Purpose and coverage rules

  • The Circular defines the duties and responsibilities of accounting authorities in the maritime mobile service.
  • The Circular ensures that accounting authorities operate in accordance with International Radio Regulations.
  • The Circular applies in a manner that takes into account applicable ITU-T Recommendations, specifically Recommendation D.90.

Core definitions of key terms

  • Accounting Authority (AA) refers to any organization designated by the Administration that acts as a billing intermediary between maritime mobile stations and service providers.
  • Maritime Mobile Service covers the maritime mobile satellite service and the MF, HF and VHF radio media, unless specifically stated otherwise.
  • Maritime Mobile Satellite Service covers mobile earth stations on board ships, including survival craft stations, emergency position–indicating radio beacon stations, and Inmarsat communications equipment.
  • Service Provider refers to a recognized private operating agency (RPOA) authorized to provide communication service to and from maritime mobile stations.
  • Maritime Bill means the bill issued by the service provider for collection of charges for maritime mobile traffic that originated from a maritime mobile station.
  • Administration refers to the National Telecommunications Commission (NTC) or the Commission for purposes of the Circular.
  • ITU-T refers to the International Telecommunications Union organization responsible for international telecommunications recommendations, including charging and billing principles and settlement of international telecommunications accounts.
  • ITU Recommendation D.90 refers to principles for charging, billing, international accounting, and settlement for the maritime mobile service.
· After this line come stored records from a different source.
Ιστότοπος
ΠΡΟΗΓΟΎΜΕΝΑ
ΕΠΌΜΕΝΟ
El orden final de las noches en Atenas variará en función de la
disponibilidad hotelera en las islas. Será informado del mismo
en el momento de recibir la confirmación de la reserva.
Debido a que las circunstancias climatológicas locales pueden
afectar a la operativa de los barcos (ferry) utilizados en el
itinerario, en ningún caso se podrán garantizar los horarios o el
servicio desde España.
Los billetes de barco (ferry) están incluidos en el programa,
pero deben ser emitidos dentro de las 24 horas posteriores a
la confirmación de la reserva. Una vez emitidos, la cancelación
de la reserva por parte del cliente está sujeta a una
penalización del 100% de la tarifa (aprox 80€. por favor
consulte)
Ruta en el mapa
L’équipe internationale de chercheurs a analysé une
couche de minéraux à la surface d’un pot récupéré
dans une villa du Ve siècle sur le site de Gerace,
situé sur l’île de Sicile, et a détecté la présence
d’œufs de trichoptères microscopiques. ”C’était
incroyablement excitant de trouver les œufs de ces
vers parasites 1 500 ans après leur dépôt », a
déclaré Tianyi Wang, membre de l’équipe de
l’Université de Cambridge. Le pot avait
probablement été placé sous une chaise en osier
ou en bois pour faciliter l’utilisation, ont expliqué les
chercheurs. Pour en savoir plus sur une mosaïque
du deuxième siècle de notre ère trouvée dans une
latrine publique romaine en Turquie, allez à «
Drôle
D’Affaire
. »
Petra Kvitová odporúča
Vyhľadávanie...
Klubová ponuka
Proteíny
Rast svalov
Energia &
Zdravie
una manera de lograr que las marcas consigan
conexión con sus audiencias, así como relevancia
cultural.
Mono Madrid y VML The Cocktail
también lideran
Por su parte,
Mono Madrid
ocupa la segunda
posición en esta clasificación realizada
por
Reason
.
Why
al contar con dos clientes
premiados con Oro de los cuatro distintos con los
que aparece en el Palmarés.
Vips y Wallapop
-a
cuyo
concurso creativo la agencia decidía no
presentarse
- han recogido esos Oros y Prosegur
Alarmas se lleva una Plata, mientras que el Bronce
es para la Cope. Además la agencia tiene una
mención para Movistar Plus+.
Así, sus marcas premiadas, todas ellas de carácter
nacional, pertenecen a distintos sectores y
General provisions for accounting authorities

  • Accounting Authorities must be registered with the Commission.
  • Accounting Authority registration is subject to periodic review and inspection to determine compliance with the Circular.
  • If a registered Accounting Authority plans to relinquish its Authority, the Commission must be notified in writing at least six (6) months in advance.
  • If a registered Accounting Authority intends to change ownership, merge, or sell, it must inform the Commission in writing at least three (3) months in advance.
  • The new owner is treated as a new applicant if it is interested in becoming an Accounting Authority.
  • Each Accounting Authority is allocated a distinct Accounting Authority Identification Code (AAIC).
  • The AAIC has two parts: two letters indicating the country where the Accounting Authority is based (e.g., Philippines is PH) and a maximum of two numeric characters denoting the particular Accounting Authority.
  • Accounting Authorities must remit in a timely manner all valid amounts due to foreign administrations or their agents.
  • Accounting Authorities must cooperate fully with the Commission on international maritime settlement issues, including resolution of questions of fact or other issues arising from settlement operations.
  • Accounting Authorities must maintain accounting records for at least five (5) years.
  • The NTC must submit all names, addresses, and identification codes of Accounting Authorities to the Radiocommunications Bureau for inclusion in the List of Ship Stations.
  • ITU-T Recommendation D.90 is adopted to form part of the Circular.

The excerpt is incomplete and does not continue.